У самой земли до горизонта были установлены квадратные деревянные рамы. К углам каждой врастяжку был привязан человек. Сквозь сотни, тысячи распятых подобным образом тел пробивались наискось срезанные стволы молодого бамбука. Должно быть, казнь свершилась несколько дней назад — тела многих были подъедены дикими зверями, и ужасающий смрад висел над равниной, черные тучи мух с гулом роились над местом казни. Згурскому, да и стоящим рядом всадникам сторожи, не внове было видеть растерзанные тела на поле боя, но представить столь лютую казнь никто из них дотоле не мог. Они смотрели, как пришибленные, не смея начать спуск и леденея душой.
— Это ж какой бисов потрох на такое решился?! — подъезжая к замершему воеводе, выругался казачий атаман. — Уж не наш ли князюшка, Лун Ван?

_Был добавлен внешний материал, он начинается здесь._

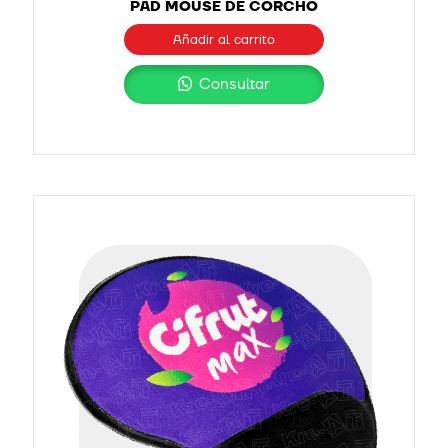
PAD MOUSE DE CORCHO
Añadir al carrito
Consultar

— Возвращаемся! — Его слова привели Згурского в чувство. — Это место проклятое! Надо искать иную дорогу.
— Поди ее тут сыщи. День, а может, и два потерям.
— Здесь ехать нельзя! Тут столько смертной муки в воздухе растворено, что всяк, проехавший этим путем, и трех дней не проживет.

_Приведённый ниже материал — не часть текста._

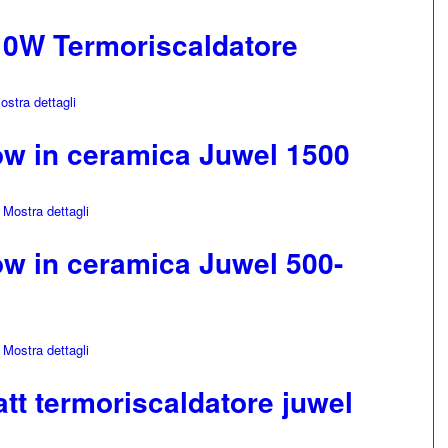
10W Termoriscaldatore
stra dettagli
ow in ceramica Juwel 1500
Mostra dettagli
ow in ceramica Juwel 500-
Mostra dettagli
tt termoriscaldatore juwel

— Ишь ты. — Варрава покачал головой. — Откуда ж тебе сие ведомо?
— Не знаю, — воевода пожал плечами, — но только как будто Бог меня сейчас надоумил.

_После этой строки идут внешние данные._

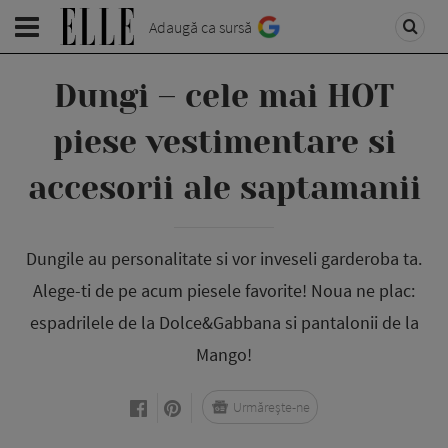
Adaugă ca sursă
Dungi – cele mai HOT
piese vestimentare si
accesorii ale saptamanii
Dungile au personalitate si vor inveseli garderoba ta.
Alege-ti de pe acum piesele favorite! Noua ne plac:
espadrilele de la Dolce&Gabbana si pantalonii de la
Mango!
Urmărește-ne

— Чудно. А не надоумил он тебя, кому в голову пришла задумка подобные засеки ставить?
Згурский поглядел на него удивленно. Странным был не вопрос. Совсем недавно его бы самого заинтересовала особа, способная на столь жестокое злодеяние. Но сейчас Згурский почувствовал, что знает ответ. И не просто знает, а, кажется, всегда знал.
— Это дорога на Бейджин. Кратчайшая дорога. Несчастные, подле нее убиенные, лучше всякой заставы оберегают столицу от повстанцев. Здесь смерть обитает. Эти тоже против государя воевали, стало быть, для своих они вдвойне опасны.
— Чудно ты говоришь, Федор.
— Сам дивлюсь. Но с той поры, как у Лун Вана побывал, точно внутри какое оконце открылось.
— А когда это ты у него побывать спромогся?
— Ну так пока вы отдыхали да пировали.
Варрава настороженно глянул другу в глаза:
— Федор, ты не сбрендил ли? Вместе с нами ж трапезничал. Потом, видать, лишку хлебнул, в травке поддеревом храпака задал.
— Не путаешь? Я точно помню — Лун Ван оставил вас пировать, а мы с ним чародейством перенеслись в чертог каменный. Там он мне небылицы всякие сказывал: мол, дед он мне. Чувствую: не князь он вовсе — самый что ни на есть адский демон.
— То ты, Федор, с устатку зелена вина перебрал! Как есть, перебрал. — Варрава положил руку на плечо воеводе. — Лун Ван, как обоз царский в свою землю вывел, по делам умчался, а дети его с нами безотлучно находились. Дочка — вон как хороша. Взглянет, как огнем обдаст. Все на тебя зыркала. На здешних девок, мелких да плосконосых, ни на перст не походит. И на наших тоже. — Он почесал затылок. — Но хороша!